I'm in the NYC metro area (Fairfield County, CT) and have been house hunting for about a year.  This wasn't a reaction to COVID, it was just the poor luck of my down payment liquidity timeline and so Q2-3 2020 had been my plan for a couple years prior.  Poor timing indeed.  

I'm looking primarily in smaller towns in my area, where all of the properties are relative large (for being in a "town", 2-3 acres) with lots of privacy.  That has made this area a hotbed for people leaving NYC itself.  Every open house I go to has 12-20 cars and they all have NY plates.

Interestingly though, in the past 2-3 weeks the frenzy does indeed seem to be starting to slow.  Where literally everything on the market would sell in days (a week tops) for well over asking price, I am not starting to see listings sit on the market a bit.   I even got a bunch of "price reduction" alerts from my Realtor.com app the past couple days.

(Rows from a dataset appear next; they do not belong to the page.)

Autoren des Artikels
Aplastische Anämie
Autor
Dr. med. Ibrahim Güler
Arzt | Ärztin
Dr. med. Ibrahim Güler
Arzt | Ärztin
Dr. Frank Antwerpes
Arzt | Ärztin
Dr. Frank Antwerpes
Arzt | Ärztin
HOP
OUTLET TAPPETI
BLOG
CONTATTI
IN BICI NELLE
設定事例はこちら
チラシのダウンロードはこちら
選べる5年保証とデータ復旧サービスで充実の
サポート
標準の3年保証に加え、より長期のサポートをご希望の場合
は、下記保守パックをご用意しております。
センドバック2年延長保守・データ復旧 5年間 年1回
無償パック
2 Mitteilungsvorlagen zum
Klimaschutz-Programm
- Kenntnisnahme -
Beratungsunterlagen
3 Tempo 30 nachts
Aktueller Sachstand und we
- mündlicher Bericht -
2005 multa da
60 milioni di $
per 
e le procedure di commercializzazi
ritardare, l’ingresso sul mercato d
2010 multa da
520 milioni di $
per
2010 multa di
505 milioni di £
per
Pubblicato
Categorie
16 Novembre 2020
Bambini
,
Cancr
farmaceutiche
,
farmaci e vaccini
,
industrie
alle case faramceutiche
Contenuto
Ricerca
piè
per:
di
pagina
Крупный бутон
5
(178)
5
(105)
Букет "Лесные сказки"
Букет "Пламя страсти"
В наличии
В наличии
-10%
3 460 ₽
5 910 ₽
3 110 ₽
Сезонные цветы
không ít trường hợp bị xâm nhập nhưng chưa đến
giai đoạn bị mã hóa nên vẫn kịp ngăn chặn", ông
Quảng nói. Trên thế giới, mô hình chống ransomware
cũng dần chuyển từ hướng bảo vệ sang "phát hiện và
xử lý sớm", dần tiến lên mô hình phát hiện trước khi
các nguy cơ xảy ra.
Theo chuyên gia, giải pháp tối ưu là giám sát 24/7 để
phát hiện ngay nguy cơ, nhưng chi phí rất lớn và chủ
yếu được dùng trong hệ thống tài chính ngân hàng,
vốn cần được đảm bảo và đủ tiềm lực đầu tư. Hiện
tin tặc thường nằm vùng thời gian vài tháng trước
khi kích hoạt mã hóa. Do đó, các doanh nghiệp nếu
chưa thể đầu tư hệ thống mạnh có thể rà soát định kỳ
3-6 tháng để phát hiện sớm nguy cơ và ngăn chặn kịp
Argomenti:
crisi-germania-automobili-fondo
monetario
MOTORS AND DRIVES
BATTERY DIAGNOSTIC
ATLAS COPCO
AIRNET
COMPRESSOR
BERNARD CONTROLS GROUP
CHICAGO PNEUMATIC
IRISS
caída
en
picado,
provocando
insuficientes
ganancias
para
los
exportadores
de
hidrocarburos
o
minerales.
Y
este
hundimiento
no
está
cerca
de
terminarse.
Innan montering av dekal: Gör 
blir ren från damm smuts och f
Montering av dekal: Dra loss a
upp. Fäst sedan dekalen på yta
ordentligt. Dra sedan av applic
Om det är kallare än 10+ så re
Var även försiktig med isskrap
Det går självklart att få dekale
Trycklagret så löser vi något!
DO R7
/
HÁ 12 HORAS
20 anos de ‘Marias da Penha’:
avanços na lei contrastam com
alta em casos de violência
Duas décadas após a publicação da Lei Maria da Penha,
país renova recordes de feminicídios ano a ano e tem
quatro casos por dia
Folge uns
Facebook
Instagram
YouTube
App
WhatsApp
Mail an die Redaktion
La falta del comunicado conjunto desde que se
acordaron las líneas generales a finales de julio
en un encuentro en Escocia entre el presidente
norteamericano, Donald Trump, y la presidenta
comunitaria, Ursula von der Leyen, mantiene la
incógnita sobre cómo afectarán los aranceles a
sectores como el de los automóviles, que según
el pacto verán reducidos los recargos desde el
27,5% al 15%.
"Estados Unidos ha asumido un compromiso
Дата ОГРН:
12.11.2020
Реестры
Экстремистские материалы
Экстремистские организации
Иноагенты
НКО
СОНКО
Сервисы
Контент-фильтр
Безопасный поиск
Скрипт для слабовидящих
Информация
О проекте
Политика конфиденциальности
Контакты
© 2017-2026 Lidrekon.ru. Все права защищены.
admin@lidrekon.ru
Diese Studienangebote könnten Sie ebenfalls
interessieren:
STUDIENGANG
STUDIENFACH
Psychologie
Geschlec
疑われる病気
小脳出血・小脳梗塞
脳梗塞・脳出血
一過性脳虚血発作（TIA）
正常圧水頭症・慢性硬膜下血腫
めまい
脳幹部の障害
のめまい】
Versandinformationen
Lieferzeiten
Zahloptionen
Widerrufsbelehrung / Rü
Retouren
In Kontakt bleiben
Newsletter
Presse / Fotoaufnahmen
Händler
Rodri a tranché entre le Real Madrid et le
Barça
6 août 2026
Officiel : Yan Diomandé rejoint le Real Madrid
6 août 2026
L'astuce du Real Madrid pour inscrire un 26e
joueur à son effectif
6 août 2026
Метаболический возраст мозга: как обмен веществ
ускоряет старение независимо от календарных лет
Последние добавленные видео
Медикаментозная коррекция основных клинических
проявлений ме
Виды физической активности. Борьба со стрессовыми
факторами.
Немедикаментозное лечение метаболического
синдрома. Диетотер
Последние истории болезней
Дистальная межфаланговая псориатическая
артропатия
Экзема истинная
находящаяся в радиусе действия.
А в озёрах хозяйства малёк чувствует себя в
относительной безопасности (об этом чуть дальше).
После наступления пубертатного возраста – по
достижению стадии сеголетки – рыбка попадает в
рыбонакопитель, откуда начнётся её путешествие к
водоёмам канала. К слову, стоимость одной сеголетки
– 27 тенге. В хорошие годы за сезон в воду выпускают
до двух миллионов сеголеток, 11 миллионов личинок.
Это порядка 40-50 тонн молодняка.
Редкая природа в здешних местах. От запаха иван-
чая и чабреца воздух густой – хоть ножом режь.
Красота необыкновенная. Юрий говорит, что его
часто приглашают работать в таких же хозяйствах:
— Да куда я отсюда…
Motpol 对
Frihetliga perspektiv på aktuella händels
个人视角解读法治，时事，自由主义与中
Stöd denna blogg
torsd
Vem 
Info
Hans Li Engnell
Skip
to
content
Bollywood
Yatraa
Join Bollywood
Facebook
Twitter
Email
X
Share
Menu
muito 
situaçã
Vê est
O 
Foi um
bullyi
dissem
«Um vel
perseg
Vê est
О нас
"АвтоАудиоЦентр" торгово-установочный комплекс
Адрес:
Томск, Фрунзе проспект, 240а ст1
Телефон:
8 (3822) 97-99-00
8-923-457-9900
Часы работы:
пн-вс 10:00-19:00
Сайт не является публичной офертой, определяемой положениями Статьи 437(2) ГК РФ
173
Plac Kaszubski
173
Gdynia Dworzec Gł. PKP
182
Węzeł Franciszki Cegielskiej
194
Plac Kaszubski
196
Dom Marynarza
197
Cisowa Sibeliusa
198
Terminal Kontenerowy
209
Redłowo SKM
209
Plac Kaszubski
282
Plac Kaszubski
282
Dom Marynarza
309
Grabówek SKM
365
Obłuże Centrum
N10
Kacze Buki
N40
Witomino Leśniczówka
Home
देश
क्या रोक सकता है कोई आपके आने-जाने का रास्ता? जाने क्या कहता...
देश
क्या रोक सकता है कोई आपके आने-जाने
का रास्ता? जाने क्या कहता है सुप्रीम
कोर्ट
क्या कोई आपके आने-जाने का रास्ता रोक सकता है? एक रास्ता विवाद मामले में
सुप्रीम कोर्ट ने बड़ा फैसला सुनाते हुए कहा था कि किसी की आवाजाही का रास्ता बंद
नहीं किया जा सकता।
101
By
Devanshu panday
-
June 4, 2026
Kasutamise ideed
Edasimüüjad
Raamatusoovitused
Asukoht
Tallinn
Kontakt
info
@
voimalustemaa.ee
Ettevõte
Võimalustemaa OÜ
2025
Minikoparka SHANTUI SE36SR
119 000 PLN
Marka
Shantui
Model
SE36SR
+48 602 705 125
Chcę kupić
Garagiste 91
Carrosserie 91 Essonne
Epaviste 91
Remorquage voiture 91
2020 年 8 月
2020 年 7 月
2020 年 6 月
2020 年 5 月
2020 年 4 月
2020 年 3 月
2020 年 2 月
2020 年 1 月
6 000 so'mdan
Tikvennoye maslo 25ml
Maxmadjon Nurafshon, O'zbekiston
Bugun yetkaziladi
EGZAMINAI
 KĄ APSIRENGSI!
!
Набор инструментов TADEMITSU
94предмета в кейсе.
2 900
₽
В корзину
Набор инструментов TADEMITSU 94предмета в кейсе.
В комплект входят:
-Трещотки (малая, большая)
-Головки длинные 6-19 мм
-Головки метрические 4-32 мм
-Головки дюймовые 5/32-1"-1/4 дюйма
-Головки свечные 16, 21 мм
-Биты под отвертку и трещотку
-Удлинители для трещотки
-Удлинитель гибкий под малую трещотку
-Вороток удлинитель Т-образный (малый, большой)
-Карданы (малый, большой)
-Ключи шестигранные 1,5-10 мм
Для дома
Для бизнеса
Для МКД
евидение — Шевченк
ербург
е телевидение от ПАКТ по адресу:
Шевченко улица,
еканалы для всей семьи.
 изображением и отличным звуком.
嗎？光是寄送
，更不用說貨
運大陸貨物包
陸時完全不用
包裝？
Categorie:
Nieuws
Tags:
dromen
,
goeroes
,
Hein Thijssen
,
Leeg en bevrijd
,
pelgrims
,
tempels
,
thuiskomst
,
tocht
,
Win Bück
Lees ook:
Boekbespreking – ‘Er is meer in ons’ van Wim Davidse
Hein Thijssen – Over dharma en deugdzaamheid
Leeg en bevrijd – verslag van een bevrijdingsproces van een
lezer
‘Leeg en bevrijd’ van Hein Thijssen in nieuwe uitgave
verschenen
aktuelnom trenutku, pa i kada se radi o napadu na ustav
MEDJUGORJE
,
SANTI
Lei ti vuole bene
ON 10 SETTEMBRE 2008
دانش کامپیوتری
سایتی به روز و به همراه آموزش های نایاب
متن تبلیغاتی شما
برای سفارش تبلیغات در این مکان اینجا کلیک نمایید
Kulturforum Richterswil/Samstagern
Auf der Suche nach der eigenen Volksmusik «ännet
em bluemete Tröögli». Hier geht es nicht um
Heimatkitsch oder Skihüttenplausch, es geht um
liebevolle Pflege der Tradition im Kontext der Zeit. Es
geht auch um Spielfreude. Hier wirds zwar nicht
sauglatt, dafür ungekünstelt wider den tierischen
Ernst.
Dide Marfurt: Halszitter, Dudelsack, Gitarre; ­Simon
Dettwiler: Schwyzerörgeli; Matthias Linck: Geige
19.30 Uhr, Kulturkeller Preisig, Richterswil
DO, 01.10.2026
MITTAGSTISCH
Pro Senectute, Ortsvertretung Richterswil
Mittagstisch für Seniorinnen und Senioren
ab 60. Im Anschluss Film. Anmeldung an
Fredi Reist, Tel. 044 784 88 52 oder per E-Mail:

The stats seem to be backing up my anecdotal observations too.  The number of new mortgage applications being filed nationwide (the US MBA Purchase Index) has plummeted in the past month.  In fact, it's now basically back down to the level that it was in 2018-2019 before COVID.   Here's the link if anyone's interested.

So perhaps the tide is turning.

I've heard this as well. The local market in my area is still insane, but nationwide it's definitely slowing.